My dailish meditation practice and study of mindfulness is what helps me here.  I owe it to that practice that I am cultivating my own self awareness in order to be a more authentic and better person in this world.  If it weren’t for that ability to pause, I would have gone right on waiting for an wanting the person to fail.  

Don’t be afraid to be human but do try to be as honest with yourself as you can.  You may surprise yourself.

On now to your week…be healthy, happy and free my friends.Image

  The pic is just meant to make you smile 🙂

Ninja buddha farmer

Ninja buddha farmer.

Oh how we suffer

The idea that we create our own suffering is not new, yet we haven’t figured out how not to do it. Suffering becomes a self fulfilling prophecy very quickly. It isn’t because we are all martyr’s and masochists, it is because becoming aware of our thinking, noticing the ways in which we create our own suffering is damn hard. Harder still is cultivating the honesty with ourselves to admit it, to be as honest as we can with ourselves. And then if it is going to shift or change we have to act on it, which means constant awareness and deliberate thought and action. After all, this thinking of ours has become a lifelong habit, it doesn’t just go away because we know it’s there.

I, probably like you, have discovered a number of ways in which I have created my own suffering, none more painful or difficult to face than how I was contributing to the unhappiness in my marriage.

Just over a year ago, as alluded to in my post on Roman Ruins, I almost gave up on my marriage of 7 years.

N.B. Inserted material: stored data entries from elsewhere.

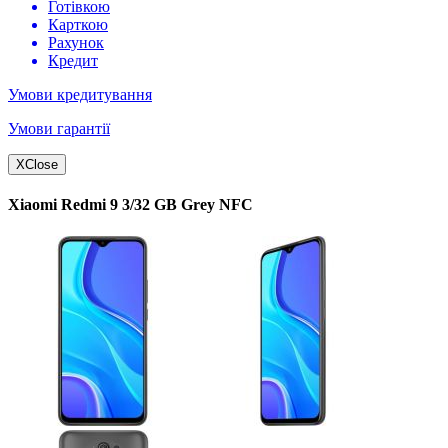
Готівкою
Карткою
Рахунок
Кредит
Умови кредитування
Умови гарантії
X
Close
Xiaomi Redmi 9 3/32 GB Grey NFC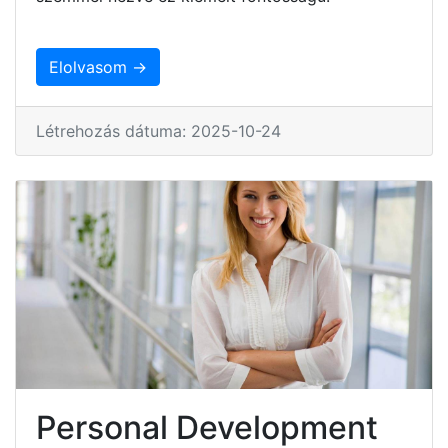
Elolvasom →
Létrehozás dátuma: 2025-10-24
Personal Development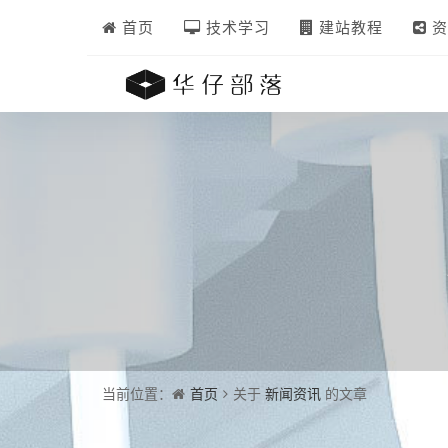
首页
技术学习
建站教程
资
首页
新闻资讯
当前位置：
关于
的文章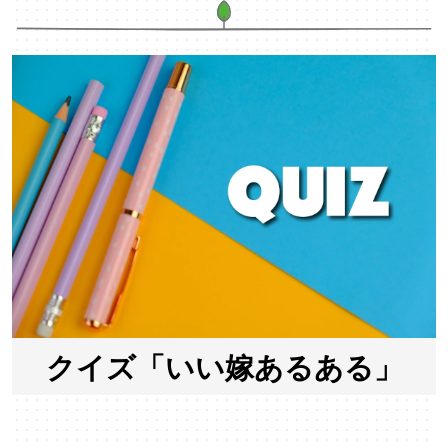
クイズ「いい嫁あるある」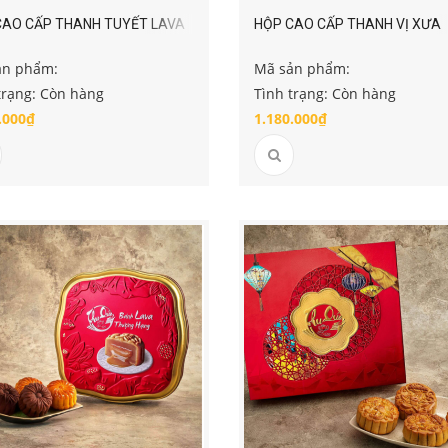
CAO CẤP THANH TUYẾT LAVA
HỘP CAO CẤP THANH VỊ XƯA
ản phẩm:
Mã sản phẩm:
trạng: Còn hàng
Tình trạng: Còn hàng
.000₫
1.180.000₫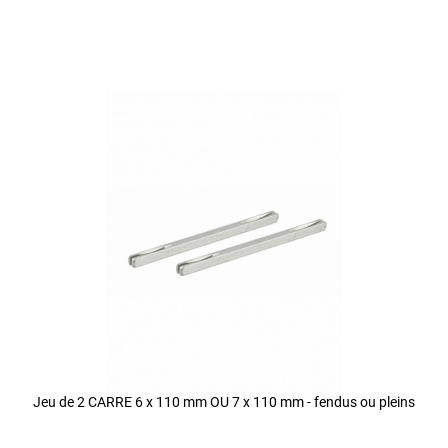
Jeu de 2 CARRE 6 x 110 mm OU 7 x 110 mm - fendus ou pleins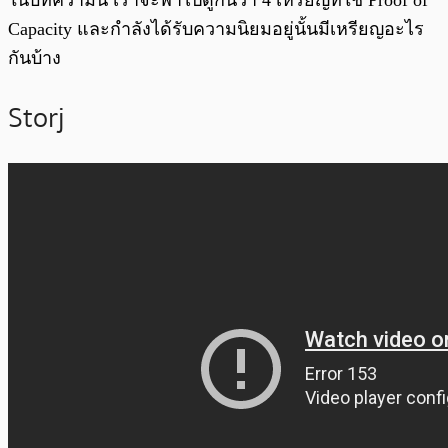
ในบทความนี้ เราจะพาไปดูกันว่า 4 เหรียญที่ใช้ Proof of
Capacity และกำลังได้รับความนิยมอยู่นั้นมีเหรียญอะไร
กันบ้าง
Storj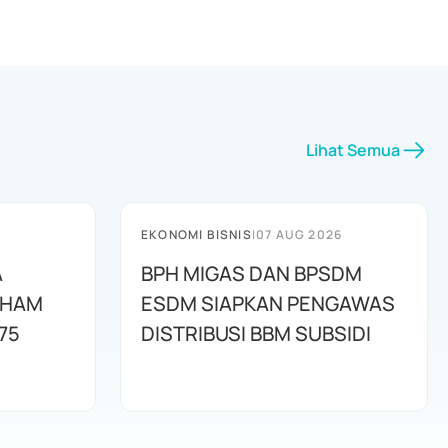
Lihat Semua
EKONOMI BISNIS
|
07 AUG 2026
A
BPH MIGAS DAN BPSDM
AHAM
ESDM SIAPKAN PENGAWAS
75
DISTRIBUSI BBM SUBSIDI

I had hit a point where my unhappiness was unbearable, and my habit was to look outside myself as to what the problem was. So I blamed and blamed and I collected my evidence that I was right. That our lives had moved in fast forward for the past 9 years, moving 5 times coast to coast and overseas and back again – that when we were finally in one place and things had slowed the unhappiness couldn’t be pegged on the change or impending change – the unhappiness was right here. Or in my case, over there, it was my wife’s fault. I my mind I had a list of things I needed her to do/change about herself before I would be willing to go to couples therapy. The problem with collecting evidence to support your own argument is that you resist the truth, even when it smacks you in the face. As we are on our path of collecting we aren’t going to pick up those ideas or examples that don’t serve us. So I found myself deep in the well of self deception, drowning in my own blame.

Resentment builds and resistance increases and with each attempt on my wife’s part to talk it through, to go to therapy, to look it in the eye and see it for what it was, I ground myself in deeper. And it continued in that direction for months until one day it didn’t. Her persistence endured and I begrudgingly agreed to one couples therapy session.

Showing up to that session I was certain that I would not budge from my position that was my was at fault, she wasn’t going to change, and maybe wasn’t capable of change. And then we got arrived, to a small office building in a town just north of Amsterdam. I sat down, crossed my arms and shut down. And then our very skilled therapist started asking questions – and my very well defended wall was by an objective third party. As I left the session I had to decide just how much I wanted to continue to build resentment and to resist my life. I had to take a serious look at how I was creating my own suffering. And stop looking outside myself.

The tibetan word Sem mean discursive thinking, it is the way in which we get in our own ways. Rigpa on the other hand mean wisdom mind, it is a way of cutting through things and seeing them as they are. For 14 years I had created this story and self image of me the mindful buddhist, and meanwhile I was just as self deceptive as the next person.

Pema Chodron says that being concerned with our self image is like being deaf and blind. It is like walking through a field a beautiful flowers with a black hood over our head. I decided to take my hood off. I hope you do too.